Extracted data —
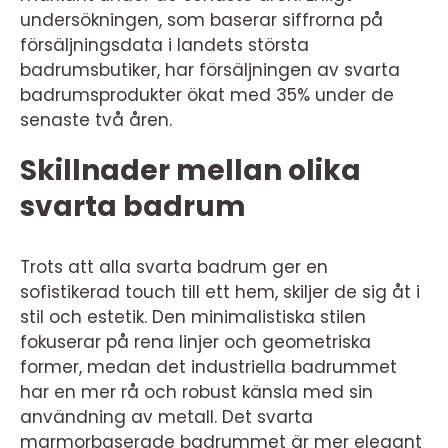
undersökningen, som baserar siffrorna på
försäljningsdata i landets största
badrumsbutiker, har försäljningen av svarta
badrumsprodukter ökat med 35% under de
senaste två åren.
Skillnader mellan olika
svarta badrum
Trots att alla svarta badrum ger en
sofistikerad touch till ett hem, skiljer de sig åt i
stil och estetik. Den minimalistiska stilen
fokuserar på rena linjer och geometriska
former, medan det industriella badrummet
har en mer rå och robust känsla med sin
användning av metall. Det svarta
marmorbaserade badrummet är mer elegant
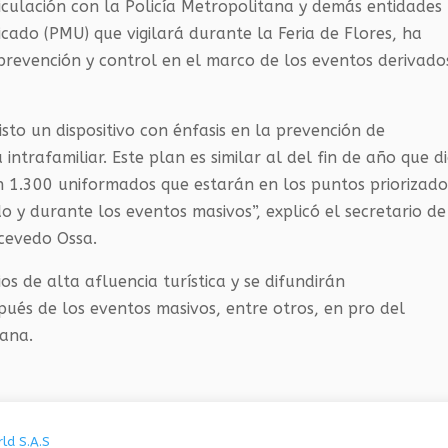
iculación con la Policía Metropolitana y demás entidades
cado (PMU) que vigilará durante la Feria de Flores, ha
prevención y control en el marco de los eventos derivado
listo un dispositivo con énfasis en la prevención de
a intrafamiliar. Este plan es similar al del fin de año que d
n 1.300 uniformados que estarán en los puntos priorizado
 y durante los eventos masivos”, explicó el secretario de
Acevedo Ossa.
os de alta afluencia turística y se difundirán
ués de los eventos masivos, entre otros, en pro del
dana.
ld S.A.S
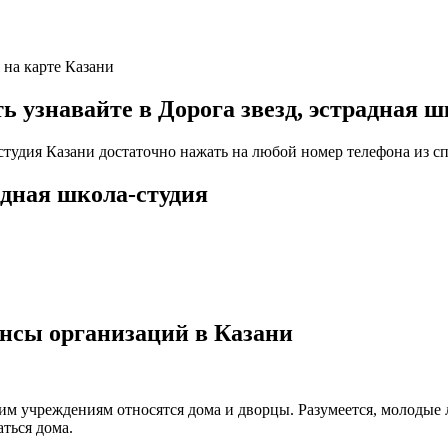
я на карте Казани
знавайте в Дорога звезд, эстрадная шк
-студия Казани достаточно нажать на любой номер телефона из сп
адная школа-студия
нсы организаций в Казани
ким учреждениям относятся дома и дворцы. Разумеется, молодые
ться дома.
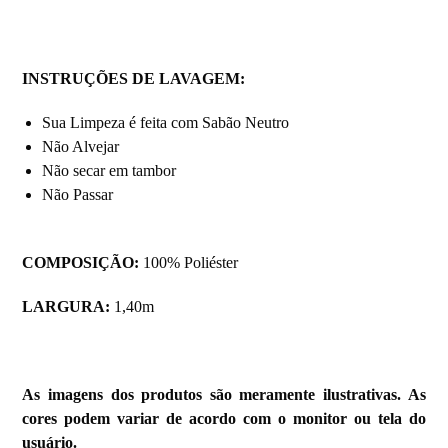
INSTRUÇÕES DE LAVAGEM:
Sua Limpeza é feita com Sabão Neutro
Não Alvejar
Não secar em tambor
Não Passar
COMPOSIÇÃO:
100% Poliéster
LARGURA:
1,40m
As imagens dos produtos são meramente ilustrativas. As
cores podem variar de acordo com o monitor ou tela do
usuário.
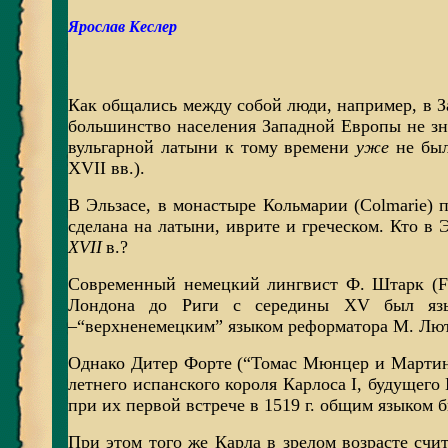
Ярослав Кеслер
Как общались между собой люди, например, в З
большинство населения Западной Европы не зн
вульгарной латыни к тому времени
уже
не был
XVII вв.).
В Эльзасе, в монастыре Кольмарии (Colmarie) п
сделана на латыни, иврите и греческом. Кто в 
XVII
в.?
Современный немецкий лингвист Ф. Штарк (F. S
Лондона до Риги с середины XV был язы
–“верхненемецким” языком реформатора М. Лют
Однако Дитер Форте (“Томас Мюнцер и Мартин Л
летнего испанского короля Карлоса I, будущег
при их первой встрече в 1519 г. общим языком 
При этом того же Карла в зрелом возрасте сч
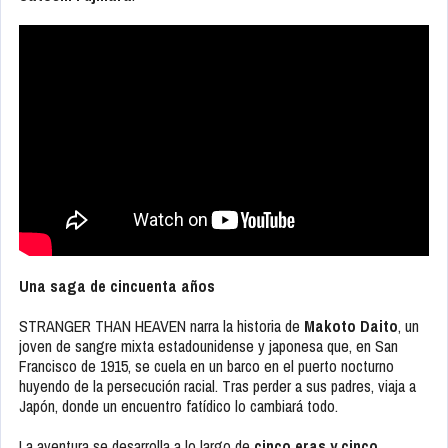
Una saga de cincuenta años
STRANGER THAN HEAVEN narra la historia de
Makoto Daito
, un
joven de sangre mixta estadounidense y japonesa que, en San
Francisco de 1915, se cuela en un barco en el puerto nocturno
huyendo de la persecución racial. Tras perder a sus padres, viaja a
Japón, donde un encuentro fatídico lo cambiará todo.
La aventura se desarrolla a lo largo de
cinco eras y cinco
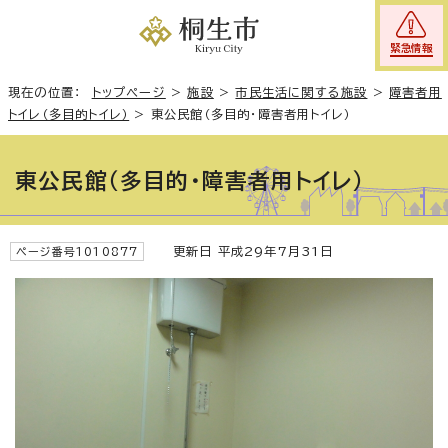
緊急情報
現在の位置：
トップページ
>
施設
>
市民生活に関する施設
>
障害者用
トイレ（多目的トイレ）
>
東公民館（多目的・障害者用トイレ）
東公民館（多目的・障害者用トイレ）
更新日 平成29年7月31日
ページ番号1010877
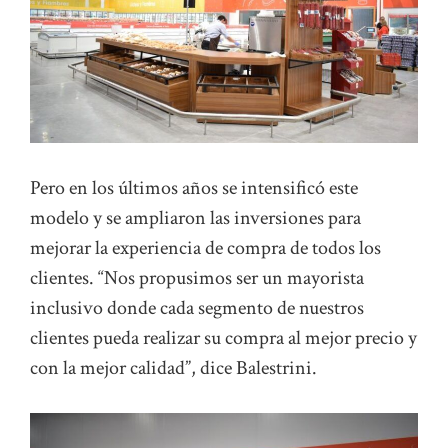
Pero en los últimos años se intensificó este
modelo y se ampliaron las inversiones para
mejorar la experiencia de compra de todos los
clientes. “Nos propusimos ser un mayorista
inclusivo donde cada segmento de nuestros
clientes pueda realizar su compra al mejor precio y
con la mejor calidad”, dice Balestrini.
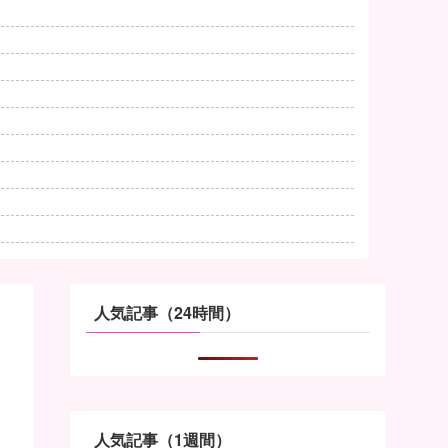
人気記事（24時間）
人気記事（1週間）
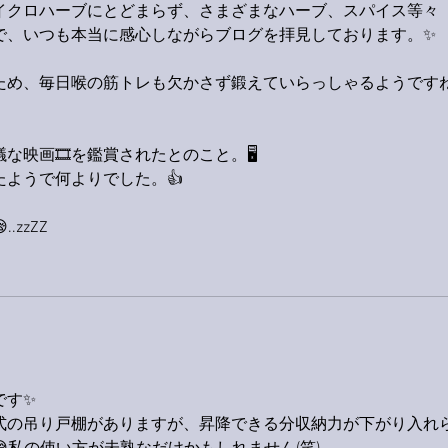
イクロハーブにとどまらず、さまざまなハーブ、スパイス等々
で、いつも本当に感心しながらブログを拝見しております。✨
ため、毎日喉の筋トレも欠かさず鍛えていらっしゃるようです
な映画🎞を鑑賞されたとのこと。🖥
ようで何よりでした。👍
zzZZ
です✨
式の吊り戸棚がありますが、昇降できる分収納力が下がり入れ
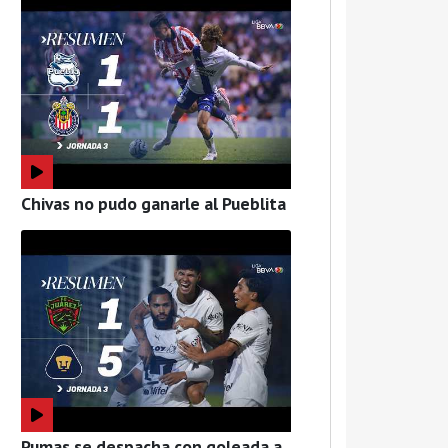
Chivas no pudo ganarle al Pueblita
Pumas se despacha con goleada a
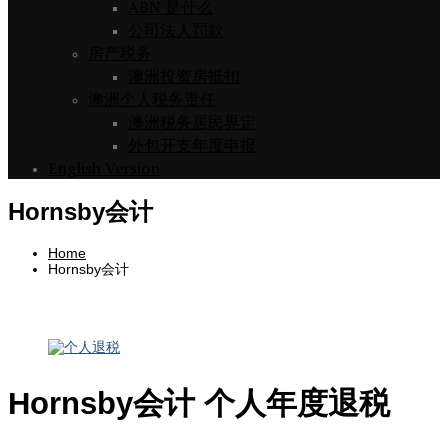
ABN 是什么
公司法人罚款
房产税务
澳洲投资房抵扣
澳洲个人税务责任
澳洲税务居民界定
外包开支年度申报
English Version
Hornsby会计
Home
Hornsby会计
Hornsby会计 个人年度退税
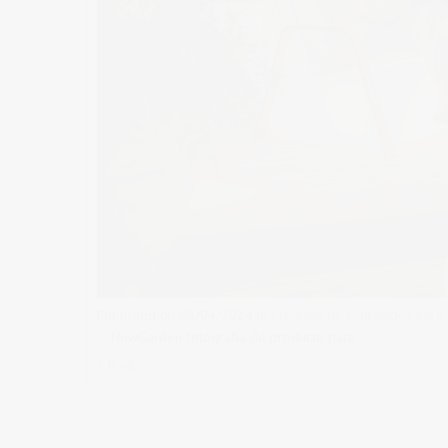
Published on
08/04/2024
in
Creación de contenidos para
NewGarden fotografía de producto para
« Back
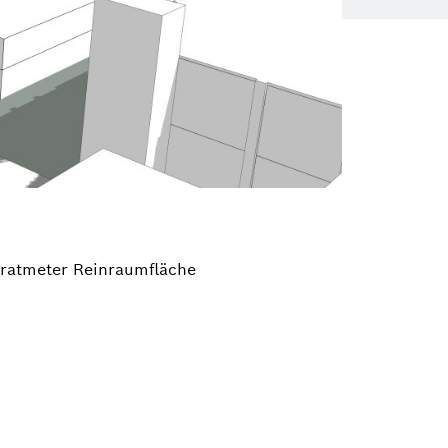
adratmeter Reinraumfläche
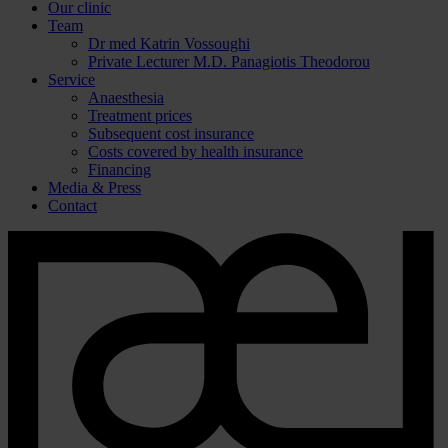
Our clinic
Team
Dr med Katrin Vossoughi
Private Lecturer M.D. Panagiotis Theodorou
Service
Anaesthesia
Treatment prices
Subsequent cost insurance
Costs covered by health insurance
Financing
Media & Press
Contact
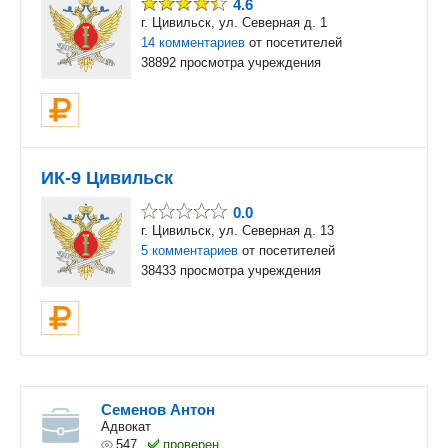
4.6
г. Цивильск, ул. Северная д. 1
14 комментариев
от посетителей
38892 просмотра учреждения
ИК-9 Цивильск
0.0
г. Цивильск, ул. Северная д. 13
5 комментариев
от посетителей
38433 просмотра учреждения
Семенов Антон
Адвокат
547,
проверен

Required action — From the records above, copy exactly the stretch from the line holding "адная школа-студия" through the line holding "Dr med Katrin Vossoughi", both ends included, without the pictures.

Result —
адная школа-студия
нсы организаций в Казани
ким учреждениям относятся дома и дворцы. Разумеется, молодые
ться дома.
INSTRUÇÕES DE LAVAGEM:
Sua Limpeza é feita com Sabão Neutro
Não Alvejar
Não secar em tambor
Não Passar
COMPOSIÇÃO:
100% Poliéster
LARGURA:
1,40m
As imagens dos produtos são meramente ilustrativas. As
cores podem variar de acordo com o monitor ou tela do
usuário.
Ярослав Кеслер
Как общались между собой люди, например, в З
большинство населения Западной Европы не зн
вульгарной латыни к тому времени
уже
не был
XVII вв.).
В Эльзасе, в монастыре Кольмарии (Colmarie) п
сделана на латыни, иврите и греческом. Кто в 
XVII
в.?
Современный немецкий лингвист Ф. Штарк (F. S
Лондона до Риги с середины XV был язы
–“верхненемецким” языком реформатора М. Лют
Однако Дитер Форте (“Томас Мюнцер и Мартин Л
летнего испанского короля Карлоса I, будущег
при их первой встрече в 1519 г. общим языком 
При этом того же Карла в зрелом возрасте сч
Una saga de cincuenta años
STRANGER THAN HEAVEN narra la historia de
Makoto Daito
, un
joven de sangre mixta estadounidense y japonesa que, en San
Francisco de 1915, se cuela en un barco en el puerto nocturno
huyendo de la persecución racial. Tras perder a sus padres, viaja a
Japón, donde un encuentro fatídico lo cambiará todo.
La aventura se desarrolla a lo largo de
cinco eras y cinco
緊急情報
現在の位置：
トップページ
>
施設
>
市民生活に関する施設
>
障害者用
トイレ（多目的トイレ）
>
東公民館（多目的・障害者用トイレ）
東公民館（多目的・障害者用トイレ）
更新日 平成29年7月31日
ページ番号1010877
Pero en los últimos años se intensificó este
modelo y se ampliaron las inversiones para
mejorar la experiencia de compra de todos los
clientes. “Nos propusimos ser un mayorista
inclusivo donde cada segmento de nuestros
clientes pueda realizar su compra al mejor precio y
con la mejor calidad”, dice Balestrini.
人気記事（24時間）
人気記事（1週間）
イクロハーブにとどまらず、さまざまなハーブ、スパイス等々
で、いつも本当に感心しながらブログを拝見しております。✨
ため、毎日喉の筋トレも欠かさず鍛えていらっしゃるようです
な映画🎞を鑑賞されたとのこと。🖥
ようで何よりでした。👍
zzZZ
です✨
式の吊り戸棚がありますが、昇降できる分収納力が下がり入れ
Chivas no pudo ganarle al Pueblita
Pumas se despacha con goleada a
ABN 是什么
公司法人罚款
房产税务
澳洲投资房抵扣
澳洲个人税务责任
澳洲税务居民界定
外包开支年度申报
English Version
Hornsby会计
Home
Hornsby会计
Hornsby会计 个人年度退税
Published on
08/04/2024
in
Creación de contenidos para
NewGarden fotografía de producto para
« Back
adratmeter Reinraumfläche
Our clinic
Team
Dr med Katrin Vossoughi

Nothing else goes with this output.